Edit: Some more things that might be worth thinking about (or might be irrelevant, not sure):

  • quotes might not always be in matching pairs: For single quotes it's obvious why as above. But even for double quotes, when there is a quotation that extends for more than one paragraph, usual typographic convention (don't ask me why) is to start each paragraph with a quotation mark, even though it has not been closed in the previous one. So simply keeping a state machine that alternates between two states will not work!
  • Nested quotation (alluded to in the "I like 'That '70s show'" example above): this might make either kind of quote not be preceded or followed by a space.
  • British/American punctuation style: are commas inside the quotes or outside?
  • Many word processors (e.g Microsoft Word) already do some sort of conversion like this. Although they are not perfect and can often be annoying, it might be instructive to learn how they work...

Solution

  • You can't parse English quotation marks with regex because English quotations can't be parsed by regex. Regular expressions aren't sufficiently expressive to parse English quotations. You can get by in a few situations, but a general solution can't be created using regex. See the test cases for my solution.

    Given:

    • A lexer to create lexemes from a character stream.
    • An emitter that publishes various types of quotation marks.
    • An ambiguity resolver that creates nested trees.
    • A set of known ambiguous and unambiguous contractions.
    • A circular buffer of lexemes, length 4.

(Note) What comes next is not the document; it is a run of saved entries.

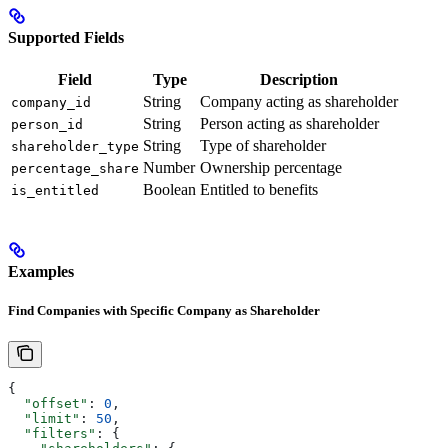
Supported Fields
Field
Type
Description
String
Company acting as shareholder
company_id
String
Person acting as shareholder
person_id
String
Type of shareholder
shareholder_type
Number
Ownership percentage
percentage_share
Boolean
Entitled to benefits
is_entitled
Examples
Find Companies with Specific Company as Shareholder
{
  "offset"
: 
0
,
  "limit"
: 
50
,
  "filters"
: {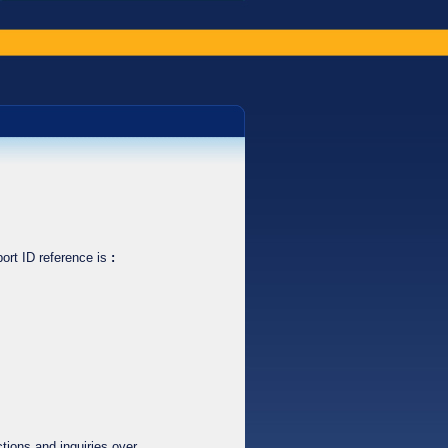
ort ID reference is
:
tions and inquiries over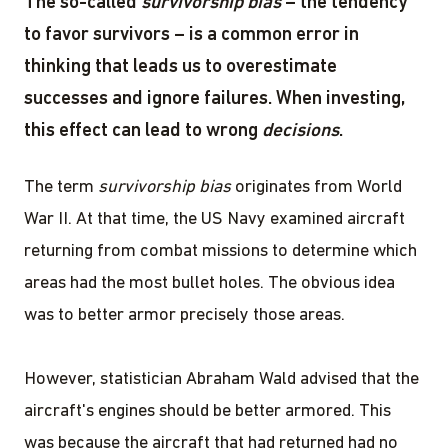
The so-called
survivorship bias
– the tendency
to favor survivors – is a common error in
thinking that leads us to overestimate
successes and ignore failures. When investing,
this effect can lead to wrong
decisions
.
The term
survivorship bias
originates from World
War II. At that time, the US Navy examined aircraft
returning from combat missions to determine which
areas had the most bullet holes. The obvious idea
was to better armor precisely those areas.
However, statistician Abraham Wald advised that the
aircraft's engines should be better armored. This
was because the aircraft that had returned had no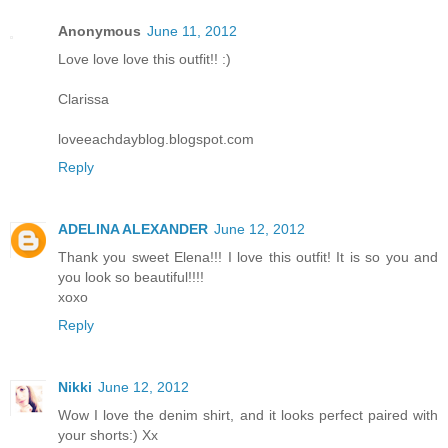
Anonymous
June 11, 2012
Love love love this outfit!! :)
Clarissa
loveeachdayblog.blogspot.com
Reply
ADELINA ALEXANDER
June 12, 2012
Thank you sweet Elena!!! I love this outfit! It is so you and
you look so beautiful!!!!
xoxo
Reply
Nikki
June 12, 2012
Wow I love the denim shirt, and it looks perfect paired with
your shorts:) Xx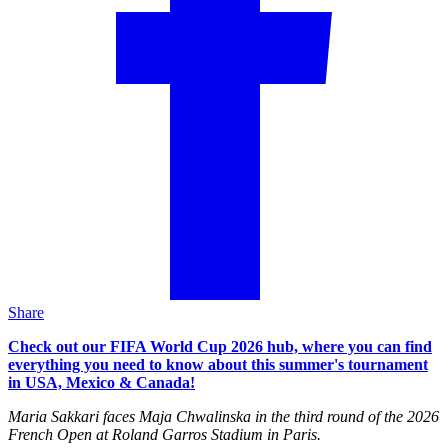
Share
Check out our FIFA World Cup 2026 hub, where you can find
everything you need to know about this summer's tournament
in USA, Mexico & Canada!
Maria Sakkari faces Maja Chwalinska in the third round of the 2026
French Open at Roland Garros Stadium in Paris.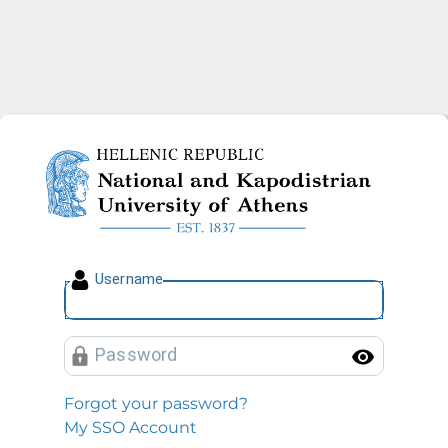
National and Kapodistrian U
U
sername
P
assword
Toggl
Forgot your password?
My SSO Account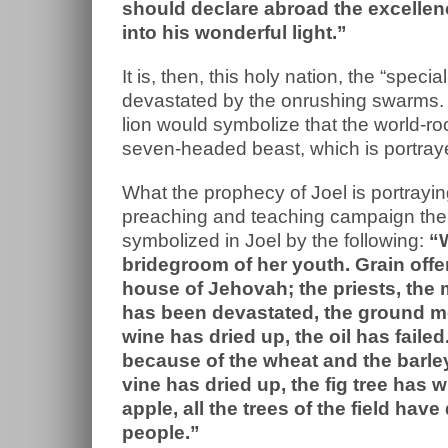
should declare abroad the excellen
into his wonderful light.”
It is, then, this holy nation, the “spec
devastated by the onrushing swarms. S
lion would symbolize that the world-ro
seven-headed beast, which is portraye
What the prophecy of Joel is portrayin
preaching and teaching campaign the
symbolized in Joel by the following:
“W
bridegroom of her youth. Grain offe
house of Jehovah; the priests, the 
has been devastated, the ground mo
wine has dried up, the oil has faile
because of the wheat and the barley;
vine has dried up, the fig tree has
apple, all the trees of the field ha
people.”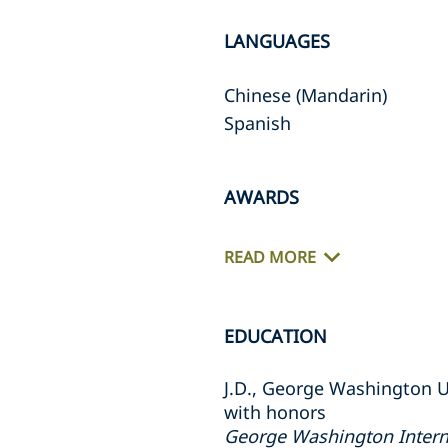
LANGUAGES
Chinese (Mandarin)
Spanish
AWARDS
READ MORE
EDUCATION
J.D., George Washington U
with honors
George Washington Intern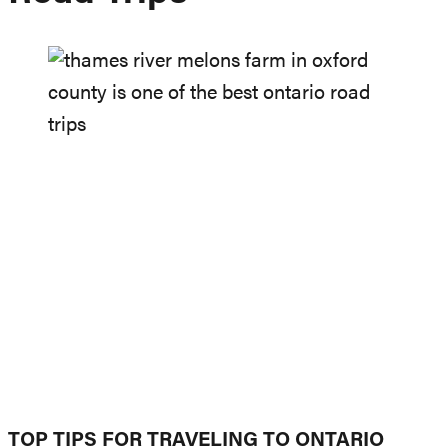
TOP TIPS FOR TRAVELING TO ONTARIO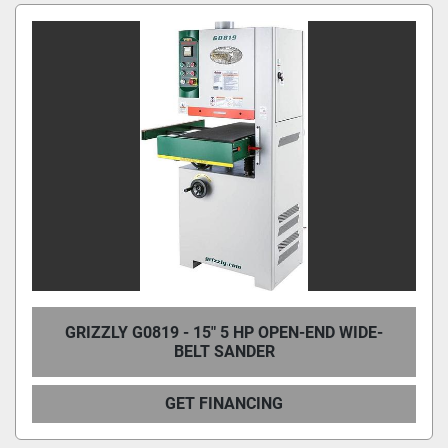
Condition
GRIZZLY G0819 - 15" 5 HP OPEN-END WIDE-
BELT SANDER
GET FINANCING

    Then, super-broadly, one possible algorithm follows:

    1. Iterate over the document using the lexer.
    2. Pass lexemes from the lexer to the emitter.
    3. Push the lexeme into the emitter's circular buffer.
    4. Parse 4 lexemes at a time in the emitter to categorize the curl:
      • opening/closing double/single quote
      • apostrophe
      • straight quote
      • ambiguous opening single quote
      • ambiguous closing single quote
      • ambiguous single quote
      • ambiguous double quote
    5. Emit the categorized quotation mark as a token to the ambiguity resolver.
    6. Have the resolver create trees (for tracking nested quotes):
      1. open a tree for opening quote tokens (single/double)
      2. close the tree for closing quote tokens (single/double)
      3. otherwise, track any ambiguous tokens in the current tree
    7. After all tokens are in nested trees:
      1. start at the root
      2. disambiguate the tokens
      3. sort the list of tokens
      4. resolve the remaining tokens
      5. disambiguate the tokens (yes, again)
      6. relay the tokens to the document parser

    Disambiguating entails replacing ambiguous quotation marks with resolvable equivalents. Basically, you need to count the number of ambiguous leading, lagging, and indeterminate single quotes. Based on whether the current level of the tree already contains some combination of leading/lagging quotes, you can ascertain whether the ambiguous quote is a: closing single quote, opening quote, or apostrophe.

    It's not a trivial algorithm, as it can require:

    • A circular buffer
    • A lexer (tokenizer)
    • A parser (emitter)
    • A resolver (ambiguities)
    • A tree
    • A set of contractions (ambiguous and unambiguous)

    Here are some screenshots of KeenQuotes, which is integrated into my text editor, KeenWrite:

    keenquotes 01

    Nit: It's '70s, not '70's because decades cannot possess anything.